> **What the task asks**
Wherever a line in the records contains the word "yaparak", return that line.

(Records contained in a dataset)
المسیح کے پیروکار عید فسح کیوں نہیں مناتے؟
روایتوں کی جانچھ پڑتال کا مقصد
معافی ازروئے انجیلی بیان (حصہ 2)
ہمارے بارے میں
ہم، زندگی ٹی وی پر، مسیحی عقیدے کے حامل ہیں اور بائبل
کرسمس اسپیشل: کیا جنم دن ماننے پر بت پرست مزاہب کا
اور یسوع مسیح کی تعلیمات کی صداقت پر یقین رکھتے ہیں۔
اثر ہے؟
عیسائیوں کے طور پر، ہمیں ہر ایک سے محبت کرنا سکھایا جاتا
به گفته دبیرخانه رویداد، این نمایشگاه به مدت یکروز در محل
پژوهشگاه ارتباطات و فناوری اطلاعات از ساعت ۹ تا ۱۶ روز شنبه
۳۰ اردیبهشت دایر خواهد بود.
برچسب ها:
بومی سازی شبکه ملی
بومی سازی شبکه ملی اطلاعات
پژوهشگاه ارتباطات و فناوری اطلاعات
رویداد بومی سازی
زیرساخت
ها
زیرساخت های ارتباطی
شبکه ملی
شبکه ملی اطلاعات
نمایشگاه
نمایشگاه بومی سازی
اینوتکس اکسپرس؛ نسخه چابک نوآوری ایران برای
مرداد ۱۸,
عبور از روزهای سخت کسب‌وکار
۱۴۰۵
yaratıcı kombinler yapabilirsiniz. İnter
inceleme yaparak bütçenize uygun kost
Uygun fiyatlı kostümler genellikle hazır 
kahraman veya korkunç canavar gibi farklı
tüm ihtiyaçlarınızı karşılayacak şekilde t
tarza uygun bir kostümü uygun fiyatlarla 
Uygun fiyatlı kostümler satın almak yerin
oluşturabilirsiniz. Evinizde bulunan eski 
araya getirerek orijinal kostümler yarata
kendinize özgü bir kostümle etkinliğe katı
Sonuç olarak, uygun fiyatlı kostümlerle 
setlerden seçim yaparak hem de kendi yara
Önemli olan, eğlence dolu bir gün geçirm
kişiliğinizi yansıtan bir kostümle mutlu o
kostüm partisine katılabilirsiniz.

==

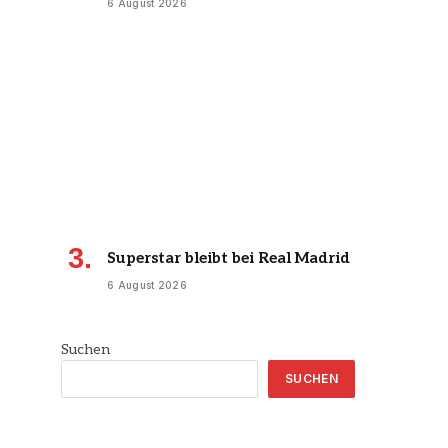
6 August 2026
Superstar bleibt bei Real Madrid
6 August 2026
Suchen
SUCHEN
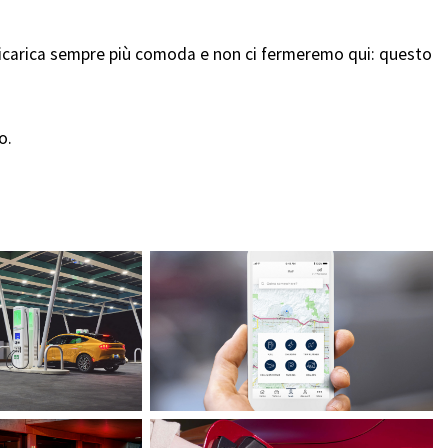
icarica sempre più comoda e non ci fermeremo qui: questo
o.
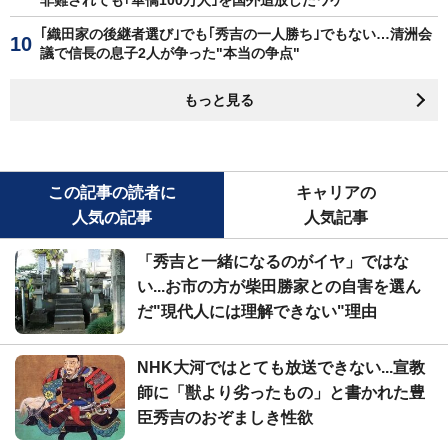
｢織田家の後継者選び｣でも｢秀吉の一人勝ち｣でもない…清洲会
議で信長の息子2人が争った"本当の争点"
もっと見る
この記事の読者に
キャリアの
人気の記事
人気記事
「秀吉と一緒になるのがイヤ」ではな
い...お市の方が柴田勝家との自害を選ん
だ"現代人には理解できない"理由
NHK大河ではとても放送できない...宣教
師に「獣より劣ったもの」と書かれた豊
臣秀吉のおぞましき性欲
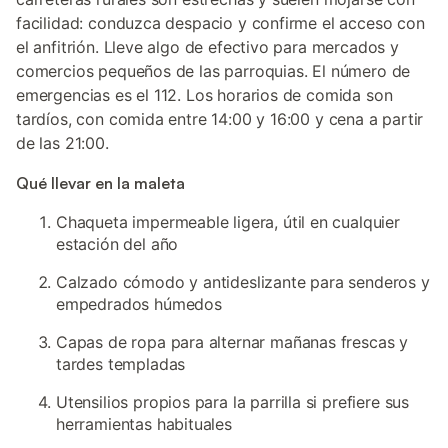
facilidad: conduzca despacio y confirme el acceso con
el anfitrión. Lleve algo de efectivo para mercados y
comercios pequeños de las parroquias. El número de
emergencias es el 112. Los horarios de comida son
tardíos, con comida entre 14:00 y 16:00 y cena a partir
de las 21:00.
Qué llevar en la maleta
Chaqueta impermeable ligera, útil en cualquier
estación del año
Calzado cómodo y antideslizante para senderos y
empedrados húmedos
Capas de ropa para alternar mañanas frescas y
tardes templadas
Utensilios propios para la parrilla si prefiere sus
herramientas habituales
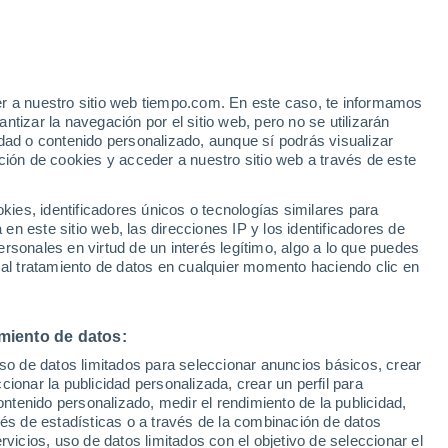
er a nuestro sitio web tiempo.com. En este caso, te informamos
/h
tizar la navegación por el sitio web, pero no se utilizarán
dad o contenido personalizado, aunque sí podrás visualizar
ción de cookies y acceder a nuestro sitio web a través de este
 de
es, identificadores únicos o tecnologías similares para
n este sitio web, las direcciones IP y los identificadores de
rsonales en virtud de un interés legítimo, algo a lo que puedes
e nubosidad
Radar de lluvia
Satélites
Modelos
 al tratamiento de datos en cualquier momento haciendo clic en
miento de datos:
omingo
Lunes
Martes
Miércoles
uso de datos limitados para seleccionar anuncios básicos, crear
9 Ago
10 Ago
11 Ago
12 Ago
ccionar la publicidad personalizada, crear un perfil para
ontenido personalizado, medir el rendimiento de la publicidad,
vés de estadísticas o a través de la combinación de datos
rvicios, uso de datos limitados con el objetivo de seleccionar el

==

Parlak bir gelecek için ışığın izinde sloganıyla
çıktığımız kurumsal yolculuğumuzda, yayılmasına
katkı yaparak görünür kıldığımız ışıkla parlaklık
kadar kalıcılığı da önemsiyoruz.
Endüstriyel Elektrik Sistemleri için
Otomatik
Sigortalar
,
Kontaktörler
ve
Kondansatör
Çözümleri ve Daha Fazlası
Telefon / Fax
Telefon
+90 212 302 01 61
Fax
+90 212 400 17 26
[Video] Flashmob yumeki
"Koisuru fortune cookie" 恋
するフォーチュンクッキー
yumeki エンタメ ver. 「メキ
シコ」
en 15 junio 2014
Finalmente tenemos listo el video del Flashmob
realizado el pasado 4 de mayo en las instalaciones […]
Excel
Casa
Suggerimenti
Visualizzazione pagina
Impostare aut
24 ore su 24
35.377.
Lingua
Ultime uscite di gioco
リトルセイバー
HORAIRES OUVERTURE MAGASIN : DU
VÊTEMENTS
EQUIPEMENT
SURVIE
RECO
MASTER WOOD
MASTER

> **Written solution**
inceleme yaparak bütçenize uygun kost
setlerden seçim yaparak hem de kendi yara
katkı yaparak görünür kıldığımız ışıkla parlaklık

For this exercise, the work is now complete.